We’ve been harping on my dad to get rid of his old Suburban. It’s the Titanic on wheels. It’s big and heavy and drives like crap. And Dad loves the damn thing - it has plenty of room and besides he’s got the radio tuned, knows how to use the tape deck and his electric razor is in the console.
We thought the Cash for Clunkers program was the perfect time for him to get a new vehicle. Trade in the Suburban AND get his GM discount. How could it go wrong? Clearly we should have paid more attention.
Dad traded in the 1988 Chevy farm truck. The one that used to be red, but turned in to more of a mauve-ish color in the last decade. The one that moved all of us kids to various schools and apartments. The one that we all borrowed when we came to visit. The one that has hauled thousands of dozens of sweet corn. That one that dad made his own wooden box console with a place to store stuff (the spare electric razor, a rosary, cough drops and paper towels) and cup holders cut out of the top.

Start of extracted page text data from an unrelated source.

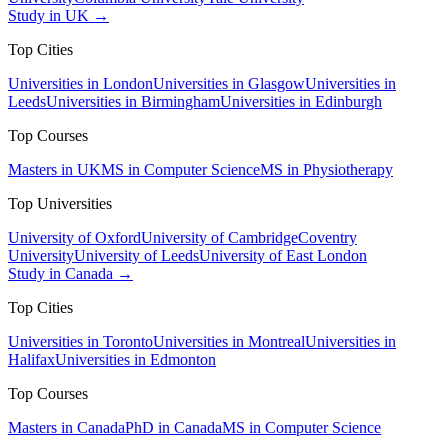
Study in UK →
Top Cities
Universities in London
Universities in Glasgow
Universities in
Leeds
Universities in Birmingham
Universities in Edinburgh
Top Courses
Masters in UK
MS in Computer Science
MS in Physiotherapy
Top Universities
University of Oxford
University of Cambridge
Coventry
University
University of Leeds
University of East London
Study in Canada →
Top Cities
Universities in Toronto
Universities in Montreal
Universities in
Halifax
Universities in Edmonton
Top Courses
Masters in Canada
PhD in Canada
MS in Computer Science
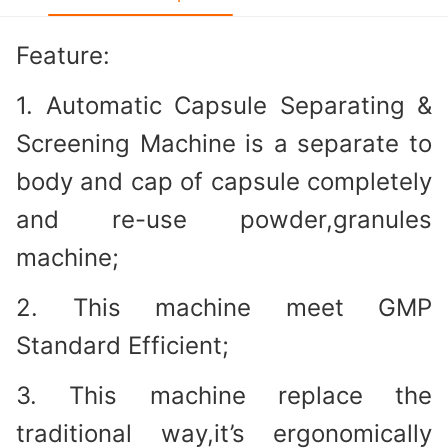
Feature:
1. Automatic Capsule Separating &
Screening Machine is a separate to
body and cap of capsule completely
and re-use powder,granules
machine;
2. This machine meet GMP
Standard Efficient;
3. This machine replace the
traditional way,it’s ergonomically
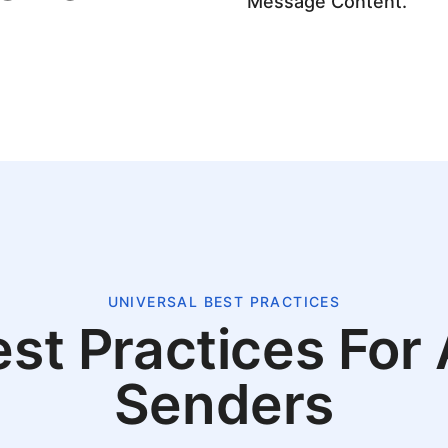
Message Content.
UNIVERSAL BEST PRACTICES
st Practices For 
Senders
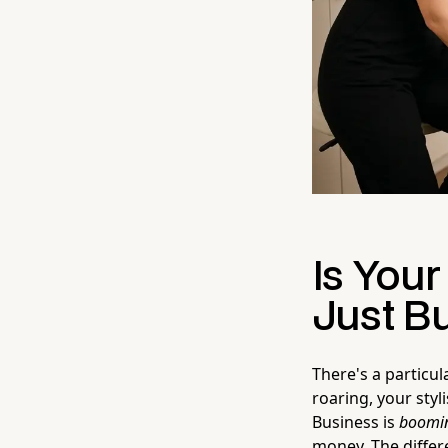
Is Your
Just B
There's a particul
roaring, your sty
Business is
boomi
money. The differ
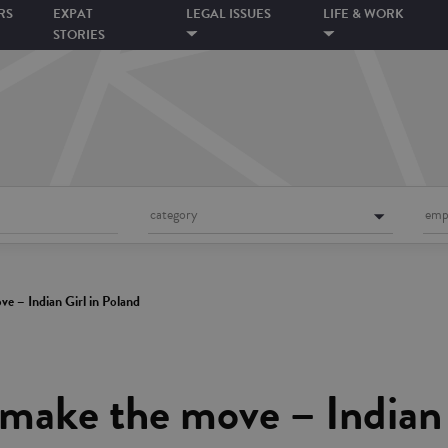
RS
EXPAT
LEGAL ISSUES
LIFE & WORK
STORIES
category
emp
e – Indian Girl in Poland
make the move – Indian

He got a fancy new GMC bright red 4-wheel drive truck. It’s beautiful and has all of the bells and whistles including the OnStar navigation system. Dad took me to the airport today. I was looking up the directions --Indianapolis has a new airport terminal, when Dad said he wanted to use the OnStar. Sounds like fun I said.. Ha – famous last words!

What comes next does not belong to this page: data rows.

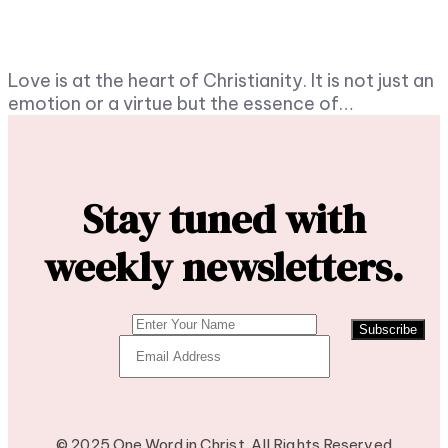
Love is at the heart of Christianity. It is not just an
emotion or a virtue but the essence of…
Stay tuned with
weekly newsletters.
Subscribe
© 2025 One Word in Christ. All Rights Reserved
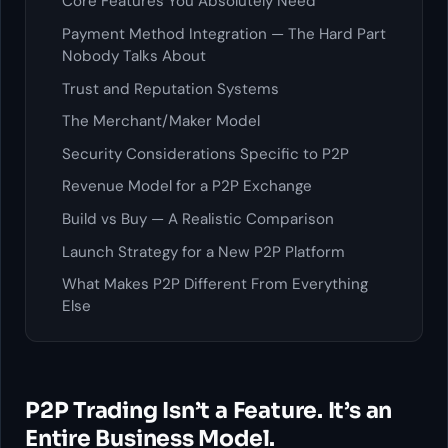
Core Features You Absolutely Need
Payment Method Integration — The Hard Part
Nobody Talks About
Trust and Reputation Systems
The Merchant/Maker Model
Security Considerations Specific to P2P
Revenue Model for a P2P Exchange
Build vs Buy — A Realistic Comparison
Launch Strategy for a New P2P Platform
What Makes P2P Different From Everything
Else
P2P Trading Isn’t a Feature. It’s an
Entire Business Model.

It stared out fun. Dad punched the button and the nice lady asked our destination and sent the route to the truck. Magically the directions appeared on the radio console and a voice told us to turn left out of the parking lot. Then the trouble started. Dad decided to go off route – “The highway is quicker.” As soon as we turned the voice told us we were going off _-route and asked if we’d like to re-route. I wasn’t worried; I’d already looked up the directions and knew what exit we needed. The new OnStar directions look us another way, but I didn’t question it. I have the sense of direction of a donut. If I think we should go right, invariably it is left.
It took us on interstate 465, that is heavily under construction and there were no exits for five miles. Still no [visible] panic on my part. We turned around, headed for Highway 70, I assumed. Then Dad called back the magic voice. The voice that told us to take Exit 12 on 465, which didn’t exist. That didn't stop Dad from slowing down and looking and the voice telling us to turn and the trucks and traffic whizzing by. That didn’t lower Nora’s blood pressure either. Even though I kept suggesting that we should just head to Highway 70. We followed the long-winded directions. In OnStar’s credit, it eventually led us to the airport. THE OLD AIRPORT!
We’re now about an hour from my flight time. And I’m not at the airport. We followed the signs and arrived just in time. And I was smiling as I got out of the truck. Because Dad is using his old wooden homemade console, even though the new truck has all kinds of storage compartments and cup holders. It’s hard to be mad at a guy who is willing to mix the new with the old.